→ Description of the task
Select every line below containing the word "Department".

→ Source data
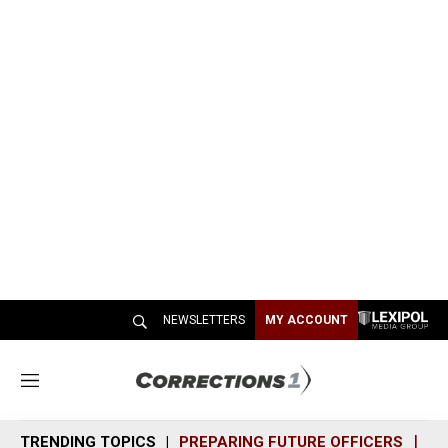
NEWSLETTERS
MY ACCOUNT
M
e
n
TRENDING TOPICS
PREPARING FUTURE OFFICERS
SH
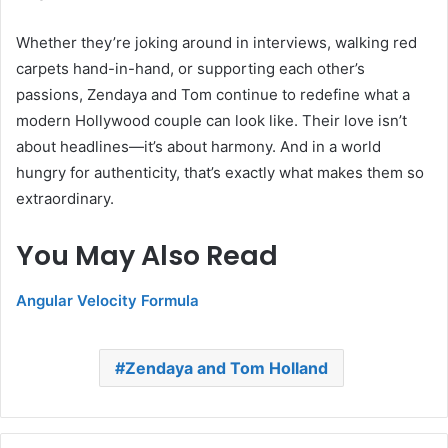
Whether they’re joking around in interviews, walking red
carpets hand-in-hand, or supporting each other’s
passions, Zendaya and Tom continue to redefine what a
modern Hollywood couple can look like. Their love isn’t
about headlines—it’s about harmony. And in a world
hungry for authenticity, that’s exactly what makes them so
extraordinary.
You May Also Read
Angular Velocity Formula
Zendaya and Tom Holland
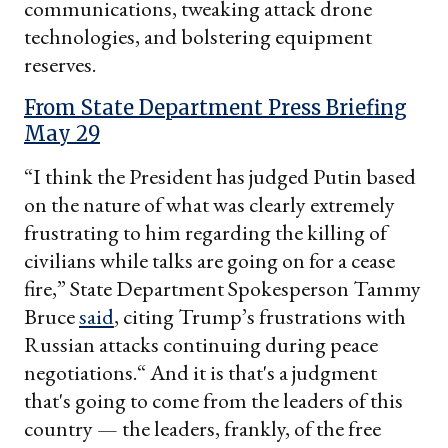
communications, tweaking attack drone
technologies, and bolstering equipment
reserves.
From State Department Press Briefing
May 29
“I think the President has judged Putin based
on the nature of what was clearly extremely
frustrating to him regarding the killing of
civilians while talks are going on for a cease
fire,” State Department Spokesperson Tammy
Bruce
said
, citing Trump’s frustrations with
Russian attacks continuing during peace
negotiations.“ And it is that's a judgment
that's going to come from the leaders of this
country — the leaders, frankly, of the free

→ Answer section
From State Department Press Briefing
fire,” State Department Spokesperson Tammy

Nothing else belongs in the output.